• Data to process:
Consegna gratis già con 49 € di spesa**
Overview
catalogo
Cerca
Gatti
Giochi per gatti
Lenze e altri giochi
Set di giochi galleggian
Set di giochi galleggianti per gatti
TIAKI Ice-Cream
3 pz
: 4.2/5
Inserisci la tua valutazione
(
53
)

--

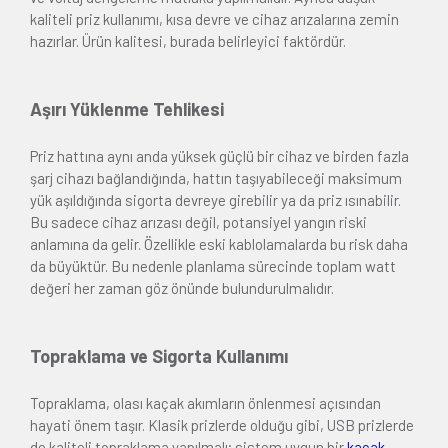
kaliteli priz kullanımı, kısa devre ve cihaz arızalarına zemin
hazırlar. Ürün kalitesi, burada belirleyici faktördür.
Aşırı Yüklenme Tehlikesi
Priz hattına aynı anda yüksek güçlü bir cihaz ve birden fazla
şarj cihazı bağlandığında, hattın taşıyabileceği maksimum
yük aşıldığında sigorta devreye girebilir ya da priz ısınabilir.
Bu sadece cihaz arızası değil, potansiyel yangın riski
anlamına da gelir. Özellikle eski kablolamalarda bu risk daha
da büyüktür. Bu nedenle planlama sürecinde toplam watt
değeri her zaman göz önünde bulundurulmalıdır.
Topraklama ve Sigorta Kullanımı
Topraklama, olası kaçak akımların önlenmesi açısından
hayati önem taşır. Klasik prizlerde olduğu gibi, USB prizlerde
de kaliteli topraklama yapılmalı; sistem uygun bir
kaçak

--

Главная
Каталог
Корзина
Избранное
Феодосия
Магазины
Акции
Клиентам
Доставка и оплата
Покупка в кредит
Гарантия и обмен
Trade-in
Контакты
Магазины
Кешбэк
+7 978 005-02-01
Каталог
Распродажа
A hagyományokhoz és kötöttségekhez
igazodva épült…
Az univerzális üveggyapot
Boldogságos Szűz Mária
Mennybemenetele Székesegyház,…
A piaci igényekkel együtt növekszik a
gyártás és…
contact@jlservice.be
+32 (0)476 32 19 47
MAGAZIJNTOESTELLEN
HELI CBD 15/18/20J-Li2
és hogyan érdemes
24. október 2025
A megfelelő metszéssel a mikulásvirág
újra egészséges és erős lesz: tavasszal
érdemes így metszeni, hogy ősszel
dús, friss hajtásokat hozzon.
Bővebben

• Problem details: What lines above contain "kaçak"? Copy them out.

• Result of the task:
Topraklama, olası kaçak akımların önlenmesi açısından
kaçak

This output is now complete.